Hybrids Photovoltaics of the Future: ‘Inorganics-in-Organics’

Renewable energy is one of the key routes to minimize adverse effects of carbon emission from energy conversion. Photovoltaics convert sun’s radiation which is renewable, to electricity directly using photoactive materials. Silicon based photovoltaics dominate 90% of the market, however, the technology is still too expensive for mass uptake.

Organic materials based photovoltaic technologies promise much in this regard, due to their perceived solution based, roll-to-roll processability for inexpensive, high throughput. However, the technology has fundamental limitations resulting in lower efficient photovoltaics compared to inorganic material based devices.

Through the use of carbon nanotubes in an organic system and careful selection of molecular energy levels of the organic materials, the charge carrier mobility can be improved, with the possibility of enhancing the optical absorption simultaneously. Carbon nanotubes can also be used at the photovoltaic device electrodes to enhance the photo-generated charge transfer.

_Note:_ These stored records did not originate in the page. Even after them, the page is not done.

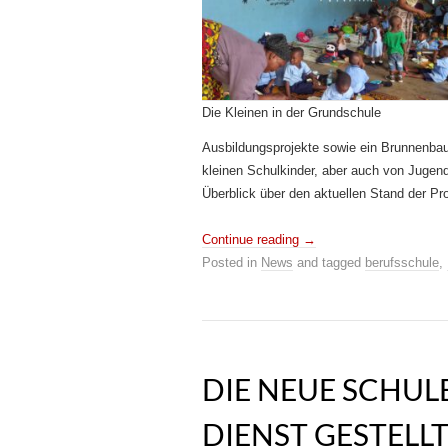
Die Kleinen in der Grundschule
Ausbildungsprojekte sowie ein Brunnenbau
kleinen Schulkinder, aber auch von Jugendl
Überblick über den aktuellen Stand der Pro
Continue reading
→
Posted in
News
and tagged
berufsschule
,
DIE NEUE SCHULE
DIENST GESTELL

Carbon nanotube-organic PVs are not new, and many groups have used single walled CNTs (SWCNT) to fabricate devices with the SWCNT acting as an electron acceptor when dispersed in a polymer solar cell. Others have tried to extend the hole-accepting electrode in the form of mixed SWCNT-PEDOT:PSS composites, on ITO coated glass substrates. The nature of the CNT allows a significant increase in the conductivity of the PEDOT:PSS layer, while not reducing its transparency, nor the surface morphology. Despite these changes, however, in the case of the above composite materials the power conversion efficiency has remained at least one order of magnitude below that achieved by using fullerene or PCBM as the electron acceptor.

This program of research will only use MWCNTs and not single-wall carbon nanotubes (SWCNTs). Unlike SWCNTs, which are a mixture of metallic and semi-conducting tubes, MWCNTs are invariably metallic owing to their larger diameter and more complex multi-layered structure, offering far more predictable functionality for electronic applications.  Despite these advantages little research effort has focused on the utility of MWCNTs in OPVs. As part of the project we aim to deliver and fulfil the objectives below.

 

• Demonstrate the use of MWCNTs to enhance and extend the spectral range for light harvesting in OPVs.
• Enhance the hole-mobility of the donor phase in OPVs via the incorporation of suitably functionalised MWCNTs, which will extend the top contacts.
• Develop a new class of air stable, solution processable electron extracting electrodes, enabling the realisation of wholly solution processed OPVs.
• Develop new techniques for large-area printing of charge extracting electrodes that are easily scalable.
• Demonstrate enhanced resistance to photo-bleaching in OPVs utilising MWCNTs dispersed within photo-active organic OPVs.
• Demonstrate enhanced power conversion efficiency and extended operational lifetime in OPVs utilising the technologies.
• Explore the integration of the above technologies to realise efficient, low cost hybrid OPVs, with a view to identifying the most commercially viable and environmentally sound approach.